In the logs from eset it does give the scanning software in some instances only partial access see

 

 <RECORD>

      <COLUMN NAME="Time">11/19/2016 10:16:02 PM</COLUMN>
      <COLUMN NAME="Application">C:\Program Files (x86)\EPSON Software\Document Capture\DeviceRunner.exe</COLUMN>
      <COLUMN NAME="Operation">Get access to file</COLUMN>
      <COLUMN NAME="Target">C:\Users\EIEIOX~1\AppData\Local\Temp\Twunk001.MTX</COLUMN>
      <COLUMN NAME="Action">some access allowed</COLUMN>
      <COLUMN NAME="Rule">scanner</COLUMN>
      <COLUMN NAME="Additional information">Write to file</COLUMN>
    </RECORD>

the Rule was created in HIPS, don't know why it was only "SOME ACCESS ALLOWED"

 

I did run the eset log collector once, but had too much info in it.

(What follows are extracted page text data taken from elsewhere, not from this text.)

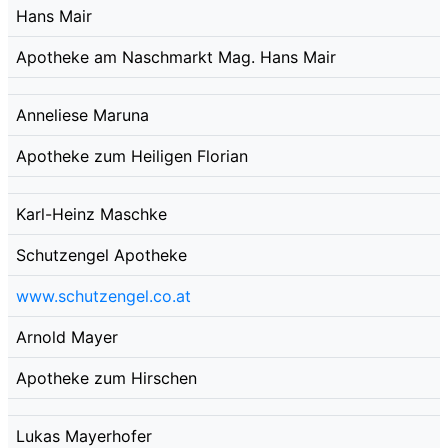
Hans Mair
Apotheke am Naschmarkt Mag. Hans Mair
Anneliese Maruna
Apotheke zum Heiligen Florian
Karl-Heinz Maschke
Schutzengel Apotheke
www.schutzengel.co.at
Arnold Mayer
Apotheke zum Hirschen
Lukas Mayerhofer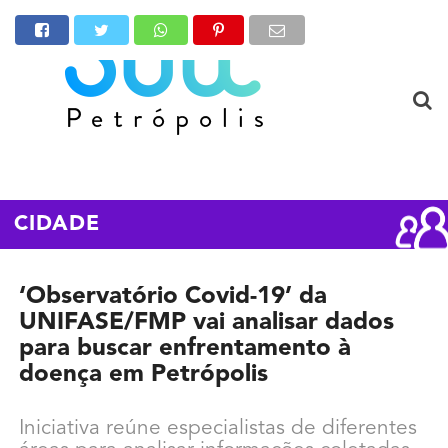
CIDADE
‘Observatório Covid-19’ da
UNIFASE/FMP vai analisar dados
para buscar enfrentamento à
doença em Petrópolis
Iniciativa reúne especialistas de diferentes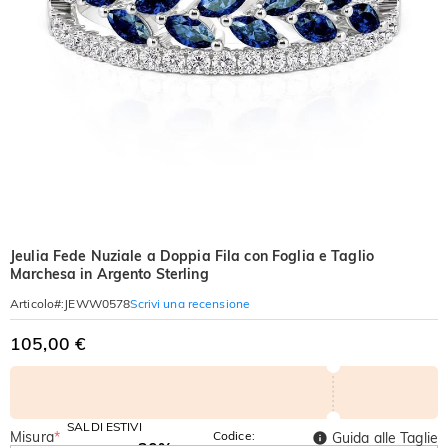
Jeulia Fede Nuziale a Doppia Fila con Foglia e Taglio
Marchesa in Argento Sterling
Scrivi una recensione
Articolo#
:
JEWW0578
105,00 €
SALDI ESTIVI
Misura
*
Codice:
Guida alle Taglie
-30%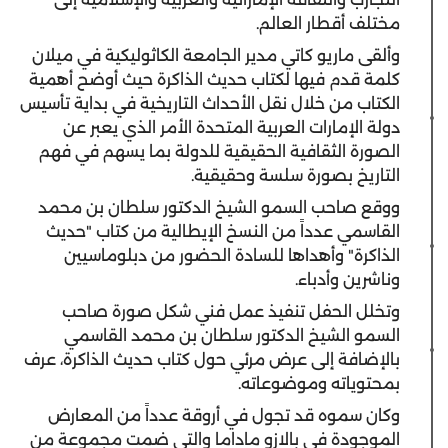
مختلف أقطار العالم.
وألقى ماريو كاتي مدير الجامعة الكاثوليكية في ميلان
كلمة قدم فيها لكتاب حديث الذاكرة حيث أوضح أهمية
الكتاب من خلال نقل الأحداث التاريخية في بداية تأسيس
دولة الإمارات العربية المتحدة الأمر الذي يعبر عن
الصورة الثقافية الحقيقية للدولة بما يسهم في فهم
التاريخ بصورة سلسة وحقيقية.
ووقع صاحب السمو الشيخ الدكتور سلطان بن محمد
القاسمي عدداً من النسخ الإيطالية من كتاب "حديث
الذاكرة" وأهداها للسادة الحضور من دبلوماسيين
وناشرين وأدباء.
وتخلل الحفل تنفيذ عمل فني شكل صورة صاحب
السمو الشيخ الدكتور سلطان بن محمد القاسمي
بالإضافة إلى عرض مرئي حول كتاب حديث الذاكرة، عرف
بمحتوياته وموضوعاته.
وكان سموه قد تجول في أروقة عدداً من المعارض
الموجودة في بالازو ماداما والتي ضمت مجموعة من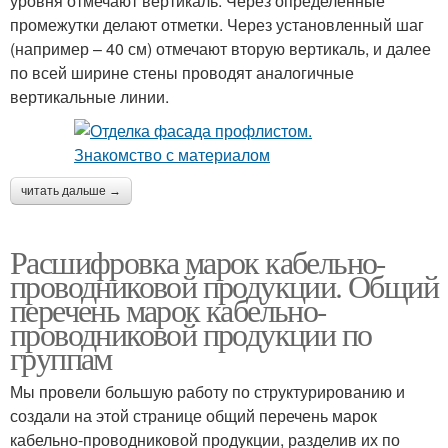
уровня отмечают вертикаль. Через определенные
промежутки делают отметки. Через установленный шаг
(например – 40 см) отмечают вторую вертикаль, и далее
по всей ширине стены проводят аналогичные
вертикальные линии.
читать дальше →
Расшифровка марок кабельно-
проводниковой продукции. Общий
перечень марок кабельно-
проводниковой продукции по
группам
Мы провели большую работу по структурированию и
создали на этой странице общий перечень марок
кабельно-проводниковой продукции, разделив их по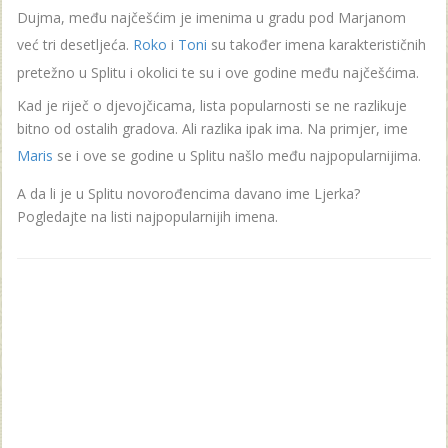
Dujma, među najčešćim je imenima u gradu pod Marjanom
već tri desetljeća.
Roko
i
Toni
su također imena karakterističnih
pretežno u Splitu i okolici te su i ove godine među najčešćima.
Kad je riječ o djevojčicama, lista popularnosti se ne razlikuje
bitno od ostalih gradova. Ali razlika ipak ima. Na primjer, ime
Maris
se i ove se godine u Splitu našlo među najpopularnijima.
A da li je u Splitu novorođencima davano ime Ljerka?
Pogledajte na listi najpopularnijih imena.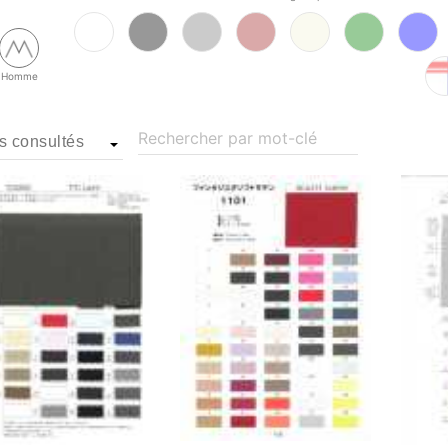
Homme
Rechercher par mot-clé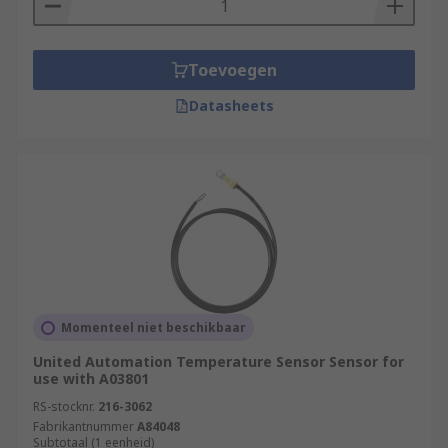
Toevoegen
Datasheets
Momenteel niet beschikbaar
United Automation Temperature Sensor Sensor for
use with A03801
RS-stocknr.
216-3062
Fabrikantnummer
A84048
Subtotaal (1 eenheid)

But will run it again to check for some details as I now know more what to look for.

thanks for the idea about the troubleshooting wizzard.

[itman 1,659]

 <RECORD>

      <COLUMN NAME="Time">11/19/2016 10:16:02 PM</COLUMN>

      <COLUMN NAME="Application">C:\Program Files (x86)\EPSON Software\Document Capture\DeviceRunner.exe</COLUMN>

      <COLUMN NAME="Operation">Get access to file</COLUMN>

      <COLUMN NAME="Target">C:\Users\EIEIOX~1\AppData\Local\Temp\Twunk001.MTX</COLUMN>

      <COLUMN NAME="Action">some access allowed</COLUMN>

      <COLUMN NAME="Rule">scanner</COLUMN>

      <COLUMN NAME="Additional information">Write to file</COLUMN>

    </RECORD>

the Rule was created in HIPS, don't know why it was only "SOME ACCESS ALLOWED"I

"Some access allowed" is the normal message received from the HIPS when advanced logging is enabled, a user HIPS rule is present, and the process actions are allowed. Interpreted, it means the user created HIPS rule activities have been allowed with the following exception - user HIPS rules are not allowed to override Eset hidden default HIPS rules. As to Eset's hidden default HIPS rules? Eset will not publically disclose those - LOL.

[itman 1,659]

thanks for the idea about the troubleshooting wizard.

FYI - I mentioned the Network troubleshooting wizard to you in my first reply to this posting? Guess you miss that.

[lungo 0]

 

thanks for the idea about the troubleshooting wizard.

FYI - I mentioned the Network troubleshooting wizard to you in my first reply to this posting? Guess you miss that.

 

 

 

thanks for the idea about the troubleshooting wizard.

FYI - I mentioned the Network troubleshooting wizard to you in my first reply to this posting? Guess you miss that.

 

My bad, forgot to mention that i tried to use troubleshooting wizard, but it never came up without anything concerning firewall, that particular page is always empty. Even if the firewall blocks the communication to scanner it does not show anything. There is way of logging which does show much more in xml format.

 

"Some access allowed" is the normal message received from the HIPS when advanced logging is enabled, a user HIPS rule is present, and the process actions are allowed. Interpreted, it means the user created HIPS rule activities have been allowed with the following exception - user HIPS rules are not allowed to override Eset hidden default HIPS rules. As to Eset's hidden default HIPS rules? Eset will not publically disclose those - LOL.

 

So I guess I have to create a Ticket for this issue, instead of playing doctor from my site.

Let's see what happen - will report back.